▶ Your objective:
Take the material below and extract the lines from the one with "zona marcada para" through the one with "Mempertimbangkan penggunaan", word for word, without pictures.

________________

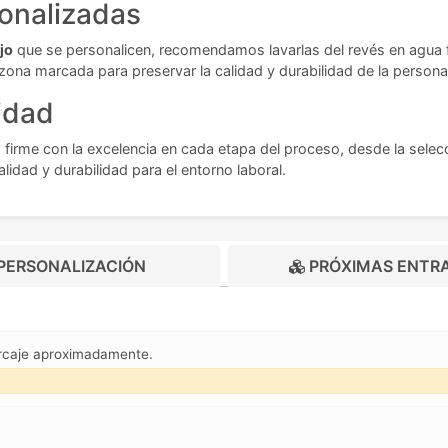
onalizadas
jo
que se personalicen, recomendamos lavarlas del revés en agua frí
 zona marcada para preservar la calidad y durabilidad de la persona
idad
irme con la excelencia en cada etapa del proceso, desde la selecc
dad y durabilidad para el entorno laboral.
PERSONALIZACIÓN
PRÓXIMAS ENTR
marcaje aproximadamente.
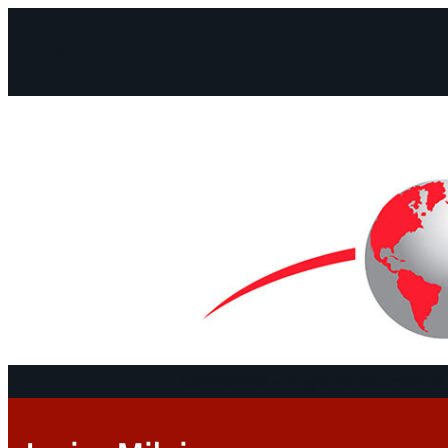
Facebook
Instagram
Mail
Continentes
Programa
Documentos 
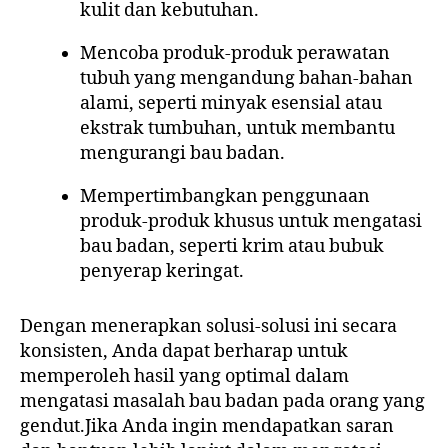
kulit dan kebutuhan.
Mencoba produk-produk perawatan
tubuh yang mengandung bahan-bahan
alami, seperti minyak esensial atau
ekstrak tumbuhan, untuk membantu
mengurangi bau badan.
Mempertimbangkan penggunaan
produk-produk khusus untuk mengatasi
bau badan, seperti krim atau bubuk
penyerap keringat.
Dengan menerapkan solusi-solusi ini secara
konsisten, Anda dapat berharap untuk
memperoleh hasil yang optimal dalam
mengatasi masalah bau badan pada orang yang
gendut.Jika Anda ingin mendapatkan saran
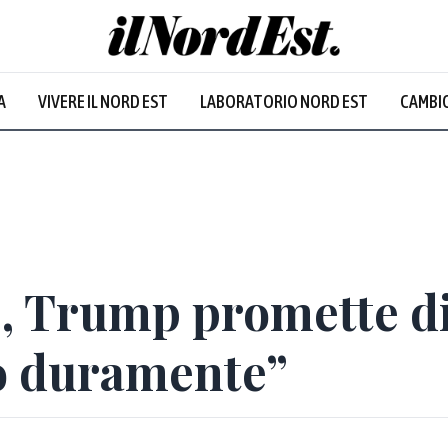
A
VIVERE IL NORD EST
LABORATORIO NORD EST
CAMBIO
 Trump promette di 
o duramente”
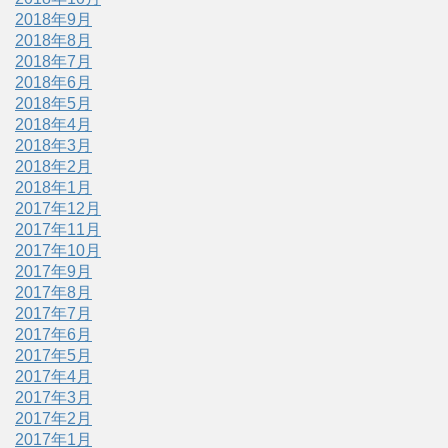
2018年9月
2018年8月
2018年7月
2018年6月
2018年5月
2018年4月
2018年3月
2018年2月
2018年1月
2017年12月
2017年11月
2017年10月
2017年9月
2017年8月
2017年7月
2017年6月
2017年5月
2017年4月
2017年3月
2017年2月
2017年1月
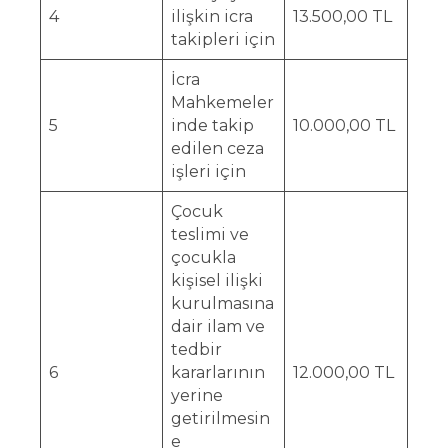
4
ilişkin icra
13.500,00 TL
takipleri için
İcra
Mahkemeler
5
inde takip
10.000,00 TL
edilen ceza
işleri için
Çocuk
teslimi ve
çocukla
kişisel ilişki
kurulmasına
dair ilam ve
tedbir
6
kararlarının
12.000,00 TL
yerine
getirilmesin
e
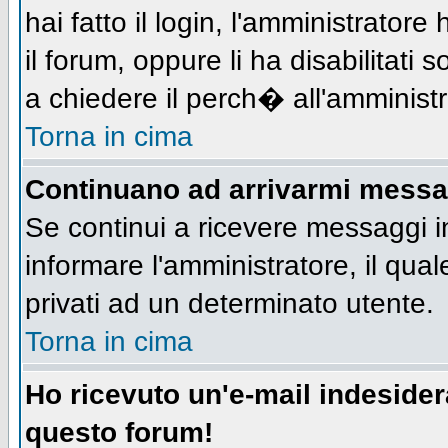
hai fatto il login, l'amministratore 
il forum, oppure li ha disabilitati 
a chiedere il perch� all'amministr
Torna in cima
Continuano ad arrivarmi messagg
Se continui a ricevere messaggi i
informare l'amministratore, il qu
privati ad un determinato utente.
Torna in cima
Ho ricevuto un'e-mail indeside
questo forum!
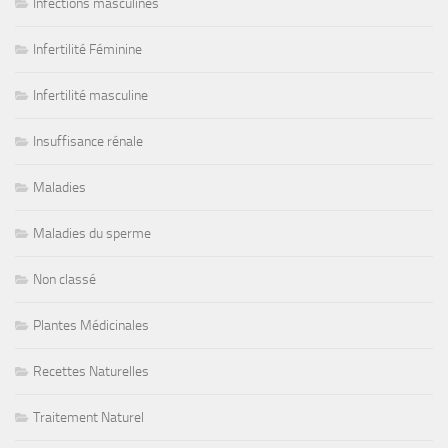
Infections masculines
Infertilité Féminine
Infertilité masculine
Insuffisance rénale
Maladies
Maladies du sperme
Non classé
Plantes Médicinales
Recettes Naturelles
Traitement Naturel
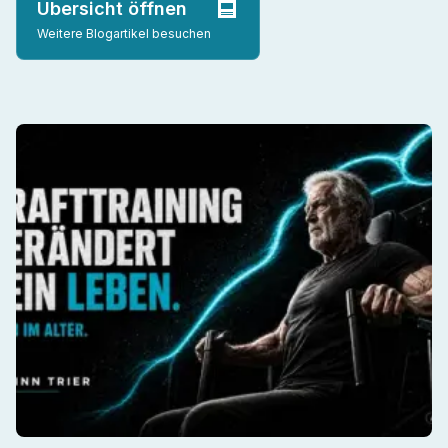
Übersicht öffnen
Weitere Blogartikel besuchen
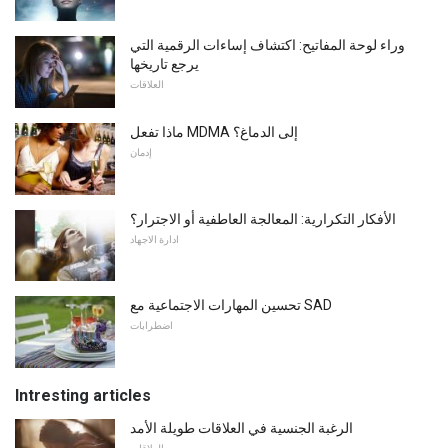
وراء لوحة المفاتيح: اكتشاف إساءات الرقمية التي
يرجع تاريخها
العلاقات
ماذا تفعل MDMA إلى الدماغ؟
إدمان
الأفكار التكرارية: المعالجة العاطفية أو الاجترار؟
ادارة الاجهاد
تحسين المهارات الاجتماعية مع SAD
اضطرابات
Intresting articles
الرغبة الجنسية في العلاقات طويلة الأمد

________________

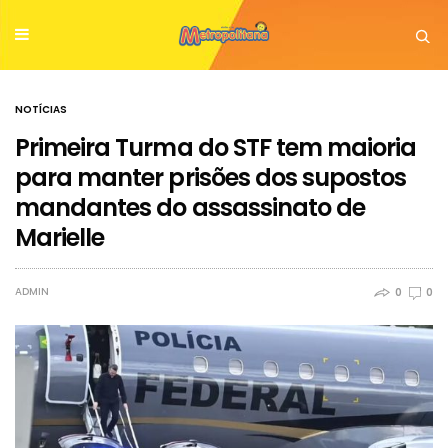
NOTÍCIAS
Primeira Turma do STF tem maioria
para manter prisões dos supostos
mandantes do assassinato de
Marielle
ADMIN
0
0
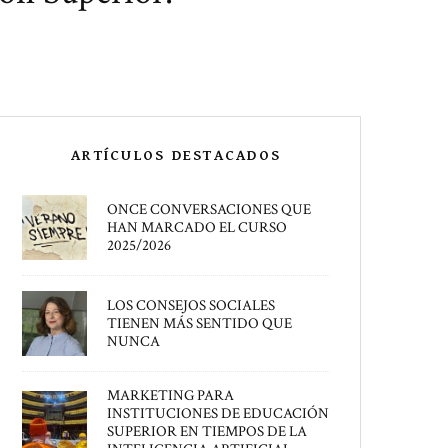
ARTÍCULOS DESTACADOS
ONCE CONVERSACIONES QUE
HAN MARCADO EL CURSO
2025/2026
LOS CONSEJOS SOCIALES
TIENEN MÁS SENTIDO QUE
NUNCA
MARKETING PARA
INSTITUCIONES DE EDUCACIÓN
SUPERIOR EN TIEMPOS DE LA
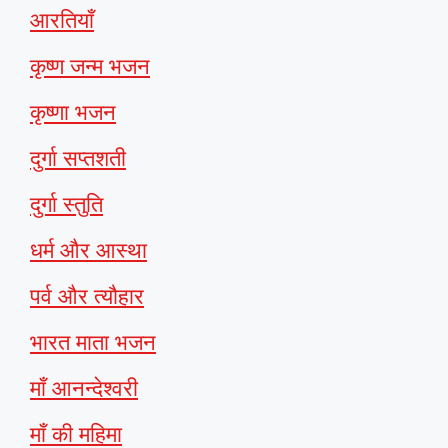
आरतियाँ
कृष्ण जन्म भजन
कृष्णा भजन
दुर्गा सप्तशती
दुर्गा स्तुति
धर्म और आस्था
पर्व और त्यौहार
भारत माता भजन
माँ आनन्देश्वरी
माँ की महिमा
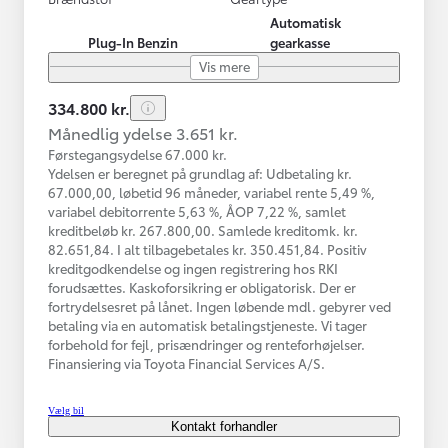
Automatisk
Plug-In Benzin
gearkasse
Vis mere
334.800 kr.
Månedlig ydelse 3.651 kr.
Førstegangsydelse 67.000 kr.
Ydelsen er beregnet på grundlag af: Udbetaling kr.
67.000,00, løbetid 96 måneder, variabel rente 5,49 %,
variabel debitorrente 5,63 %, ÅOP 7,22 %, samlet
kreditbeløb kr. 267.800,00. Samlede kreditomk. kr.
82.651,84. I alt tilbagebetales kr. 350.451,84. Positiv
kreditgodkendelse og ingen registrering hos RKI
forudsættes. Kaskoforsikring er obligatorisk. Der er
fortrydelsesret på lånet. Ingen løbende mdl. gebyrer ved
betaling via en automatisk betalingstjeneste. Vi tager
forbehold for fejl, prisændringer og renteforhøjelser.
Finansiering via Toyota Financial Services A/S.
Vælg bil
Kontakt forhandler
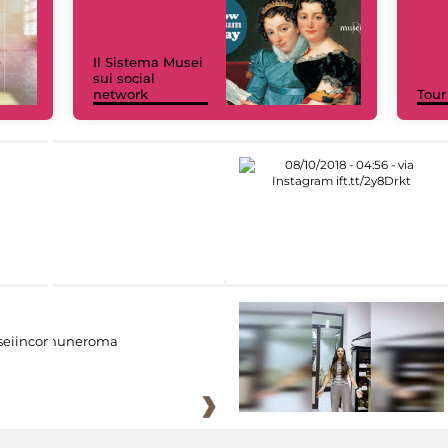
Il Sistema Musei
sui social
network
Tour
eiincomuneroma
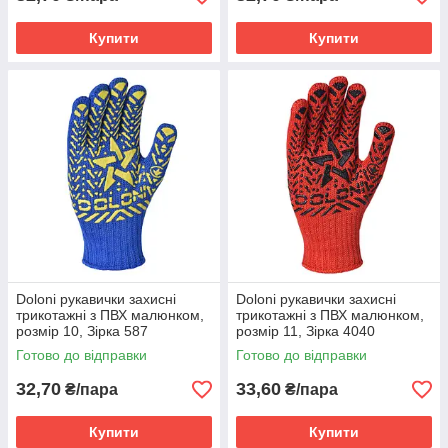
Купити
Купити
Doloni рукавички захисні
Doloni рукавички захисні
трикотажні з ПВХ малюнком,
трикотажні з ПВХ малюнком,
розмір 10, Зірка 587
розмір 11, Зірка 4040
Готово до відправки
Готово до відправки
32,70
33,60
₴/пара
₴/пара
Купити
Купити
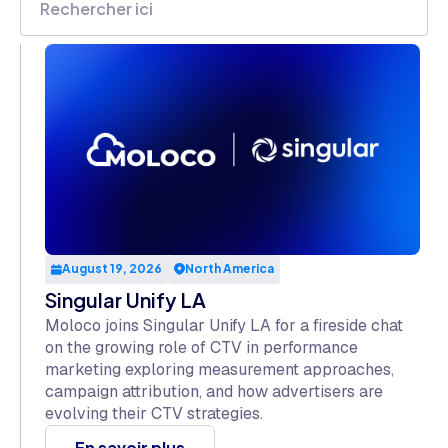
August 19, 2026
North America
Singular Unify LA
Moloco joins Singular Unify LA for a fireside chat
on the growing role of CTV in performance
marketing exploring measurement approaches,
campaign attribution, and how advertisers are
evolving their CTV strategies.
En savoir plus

________________

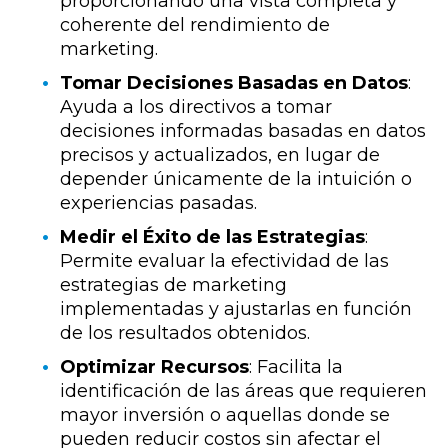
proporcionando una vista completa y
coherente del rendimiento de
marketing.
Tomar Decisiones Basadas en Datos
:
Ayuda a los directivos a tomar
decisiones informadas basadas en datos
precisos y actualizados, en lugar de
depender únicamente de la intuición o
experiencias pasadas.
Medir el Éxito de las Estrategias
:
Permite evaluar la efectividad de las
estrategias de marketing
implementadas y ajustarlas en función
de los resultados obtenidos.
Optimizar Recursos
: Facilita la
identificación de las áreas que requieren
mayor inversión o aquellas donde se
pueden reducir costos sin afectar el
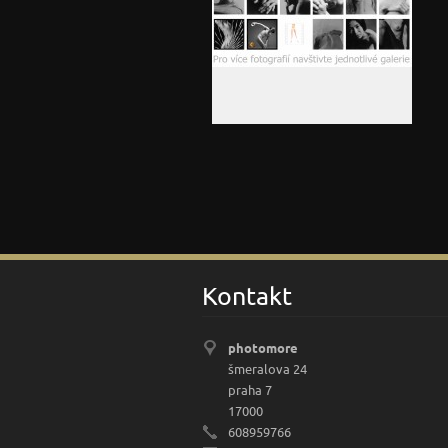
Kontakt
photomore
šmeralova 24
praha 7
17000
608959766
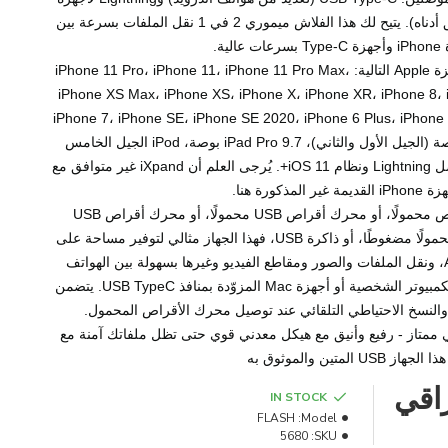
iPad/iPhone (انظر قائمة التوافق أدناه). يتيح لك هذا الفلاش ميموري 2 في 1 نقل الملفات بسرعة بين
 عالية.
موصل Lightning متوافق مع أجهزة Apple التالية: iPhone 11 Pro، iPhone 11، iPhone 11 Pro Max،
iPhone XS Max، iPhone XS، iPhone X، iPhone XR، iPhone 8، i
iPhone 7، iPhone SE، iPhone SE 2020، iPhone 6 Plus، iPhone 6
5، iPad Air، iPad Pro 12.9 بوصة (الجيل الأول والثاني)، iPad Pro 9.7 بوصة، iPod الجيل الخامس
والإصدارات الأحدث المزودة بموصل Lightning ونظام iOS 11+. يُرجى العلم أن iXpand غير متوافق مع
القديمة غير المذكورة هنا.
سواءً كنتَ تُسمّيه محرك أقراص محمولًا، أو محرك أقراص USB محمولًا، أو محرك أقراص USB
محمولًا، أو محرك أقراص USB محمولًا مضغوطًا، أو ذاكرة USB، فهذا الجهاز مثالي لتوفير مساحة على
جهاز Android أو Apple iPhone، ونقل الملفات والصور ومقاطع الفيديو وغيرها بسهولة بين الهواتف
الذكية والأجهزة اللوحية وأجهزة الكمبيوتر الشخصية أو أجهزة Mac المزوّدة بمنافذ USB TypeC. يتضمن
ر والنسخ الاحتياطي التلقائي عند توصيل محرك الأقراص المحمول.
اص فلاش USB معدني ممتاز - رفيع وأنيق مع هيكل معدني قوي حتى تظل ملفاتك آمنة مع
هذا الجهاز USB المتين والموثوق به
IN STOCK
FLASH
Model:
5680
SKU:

________________

▶ Solution below:
 zona marcada para preservar la calidad y durabilidad de la persona
idad
irme con la excelencia en cada etapa del proceso, desde la selecc
dad y durabilidad para el entorno laboral.
PERSONALIZACIÓN
PRÓXIMAS ENTR
marcaje aproximadamente.
Facebook
Instagram
Mail
Continentes
Programa
Documentos 
kulit dan kebutuhan.
Mencoba produk-produk perawatan
tubuh yang mengandung bahan-bahan
alami, seperti minyak esensial atau
ekstrak tumbuhan, untuk membantu
mengurangi bau badan.
Mempertimbangkan penggunaan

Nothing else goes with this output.